When the Constitution was written, the national government had limited taxing authority, primarily restricted to imposts, duties, and excise taxes. Money equals power, and the Founders believed the best way to harness national power was to restrict revenue. The Sixteenth Amendment gave the national government the power to collect taxes on incomes, from whatever source derived, which is basically an unlimited taxing authority.

Best covers an extraordinary amount of territory in Principled Action and demonstrates that our republic is under attack from a multiplicity of vectors.   Not only has there been a concerted effort to remove the bulkheads put in place by the Framers, but there continue to be efforts to subvert the principles on which the United States was founded.  One such attack vector is the propensity to define the Constitution as a “living document.”  A malleable document subject to the vagaries of political winds, offers little protection against tyranny.
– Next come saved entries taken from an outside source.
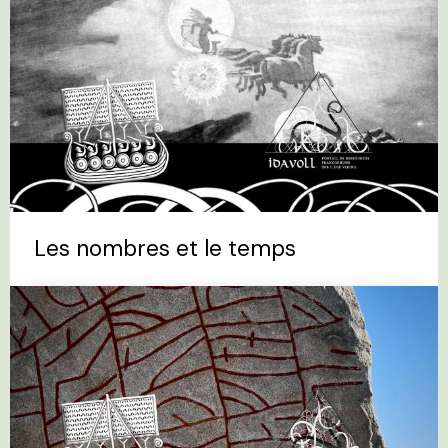
Les nombres et le temps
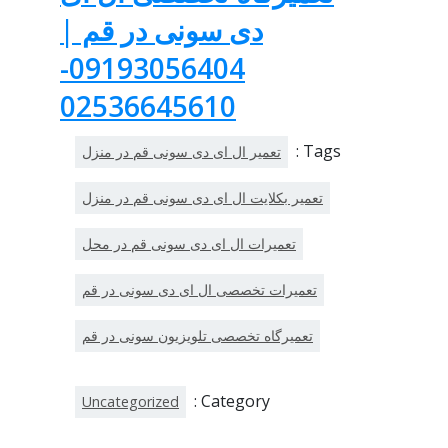
دی سونی در قم |
09193056404-
02536645610
Tags :
تعمیر ال ای دی سونی قم در منزل
تعمیر بکلایت ال ای دی سونی قم در منزل
تعمیرات ال ای دی سونی قم در محل
تعمیرات تخصصی ال ای دی سونی در قم
تعمیرگاه تخصصی تلویزیون سونی در قم
Category :
Uncategorized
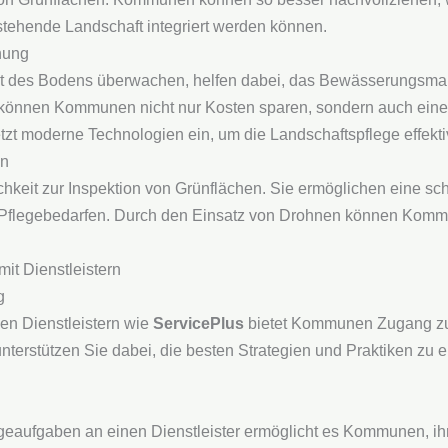
stehende Landschaft integriert werden können.
hung
lt des Bodens überwachen, helfen dabei, das Bewässerungsma
können Kommunen nicht nur Kosten sparen, sondern auch einen
tzt moderne Technologien ein, um die Landschaftspflege effektiv
on
chkeit zur Inspektion von Grünflächen. Sie ermöglichen eine s
on Pflegebedarfen. Durch den Einsatz von Drohnen können Kommu
it Dienstleistern
g
en Dienstleistern wie
ServicePlus
bietet Kommunen Zugang zu
terstützen Sie dabei, die besten Strategien und Praktiken zu e
eaufgaben an einen Dienstleister ermöglicht es Kommunen, ihr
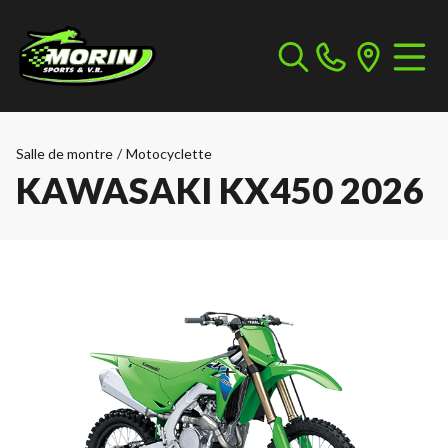
Salle de montre
/
Motocyclette
KAWASAKI KX450 2026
True law is right reason in agreement with nature; it is of universal application, unchanging and everlasting; it summons to duty by its commands, and averts from wrong-doing by its prohibitions. And it does not lay its commands or prohibitions upon good men in vain, though neither have any effect on the wicked.  Marcus Tullius Cicero

But if the principles of justice were founded on the decrees of peoples, the edicts of princes, or the decisions of judges, then Justice would sanction robbery and adultery and forgery of wills, in case these acts were approved by the votes or decrees of the populace. But if so great a power belongs to the decisions and decrees of fools that the laws of Nature can be changed by their votes, then why do they not ordain that what is bad and baneful shall be considered good and salutary? Or, if a law can make justice out of injustice, can it not also make good out of bad?  Marcus Tullius Cicero

Or, as Thomas Jefferson observed:

Our peculiar security is in possession of a written Constitution.  Let us not make it a blank paper by construction.

The Constitution lays out the framework and defines the limits of government authority.  Best devotes several chapters to the thinking that went into its design as well as the issues of the time in which it was written.  In so doing, he offers clarity and exposes some of the stretched, or downright inaccurate interpretations prevalent today.  He debunks several popular myths about the misinterpretation of the Necessary and Proper clause, The Commerce clause and the General Welfare clause.  He also examines each of the three branches of government and looks at where things have gone awry.  For instance, the power of the presidency has increased on an astronomical scale in comparison with that of the other branches – or that of the people.  Best is careful to point out that the president’s power has also increased proportional to that of the country’s and that this is not necessarily a bad thing.  Would we want our president to be less powerful than some tin-pot dictator of a third world country.  No.  However, in the domestic and governmental realm it is time to reduce the power of government in general and to limit the executive branch in particular by reducing the nation’s spending, and thus reduce government’s ability to direct funding to favored entities and projects.  In Best’s words: “Spending equals power: power over people, because governments govern.”

Best concludes Principled Action with more of the kind of analysis that WWTFT was originally formed to explore.  In it, Best offers some advice on regaining the government formed by the second revolution.  One such suggestion is that we restore the Founders’ Suspicion of Powerful Government.  Only by reaffirming those Founding Principles can we once more become a people of Principled Action.